If those are carbon comp types, just replace them with modern resistors of adequate wattage.

In rare cases you have to consider the inductance of the resistor. Don't use wire wound types
as replacements unless the original was also. And some wirewounds have noninductive winding.
 
Hi, thank you for this info. I will go ahead and lift one side or just remove it and test again. FYI, I read on the forum that if it is an audio path you want carbon film and power path you want metal film, does this still hold true?
 
You definitely are better off with metal film on any signal path. Carbon resistors are inferior for noise, stability, temperature coefficient, linearity and probably a few other things! However very high values of resistance are hard to do with metal film and metal oxide are the choice then. In surface mount world "thin film" = metal film, "thick film" = metal oxide.
 
So, if I am reading this correctly, Metal Film would be ideal, if you cannot source that, then Metal Oxide and the the carbon film? Sorry if I am making this more confusing!

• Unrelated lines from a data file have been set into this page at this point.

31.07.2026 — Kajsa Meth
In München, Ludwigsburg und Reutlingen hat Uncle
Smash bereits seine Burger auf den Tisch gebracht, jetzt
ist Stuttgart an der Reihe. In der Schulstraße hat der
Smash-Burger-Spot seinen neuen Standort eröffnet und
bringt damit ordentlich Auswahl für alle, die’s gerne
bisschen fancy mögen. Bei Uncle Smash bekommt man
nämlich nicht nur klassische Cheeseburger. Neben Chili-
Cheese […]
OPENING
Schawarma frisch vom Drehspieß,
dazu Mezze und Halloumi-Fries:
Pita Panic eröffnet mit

The post I read said this:
Power = metal
Audio path = carbon film.

I am just confused because you mentioned Carbon are inferior for noise but that post said to use them for audio path?

Then someone also says, only use carbon if others are not available, like you spoke of.

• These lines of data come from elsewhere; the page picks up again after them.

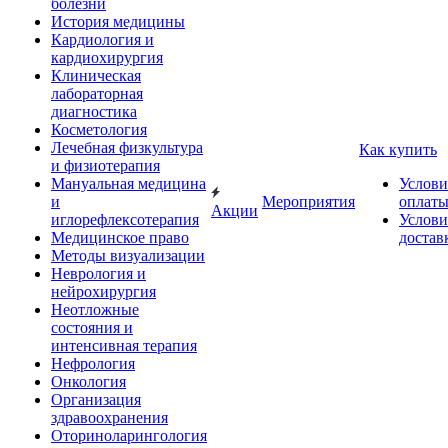
болезни
История медицины
Кардиология и
кардиохирургия
Клиническая
лабораторная
диагностика
Косметология
Лечебная физкультура
Как купить
и физиотерапия
Мануальная медицина
Услови
и
Мероприятия
оплат
Акции
иглорефлексотерапия
Услови
Медицинское право
достав
Методы визуализации
Неврология и
нейрохирургия
Неотложные
состояния и
интенсивная терапия
Нефрология
Онкология
Организация
здравоохранения
Оториноларингология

Here is the post I was referencing:
Types of Resistors for Hi-Fi use... | Audiokarma Home Audio Stereo Discussion Forums

Just clarifying, thank you!
 
Opinions are sometimes wrong. Carbon comps are largely obsolete in audio and industry for very good reasons.
You do have to distinguish guitar amps from audio amps. Guitar amps are whatever the musician wants.

For audio, metal film, metal oxide, carbon film, wire wound all have their places, depending on the application and cost.
All of these types are readily available and widely used in the electronics industry in large numbers.
So just determine the most suitable part for each location in your particular audio amplifier.
Requirements for that part come first, then choose among the options left.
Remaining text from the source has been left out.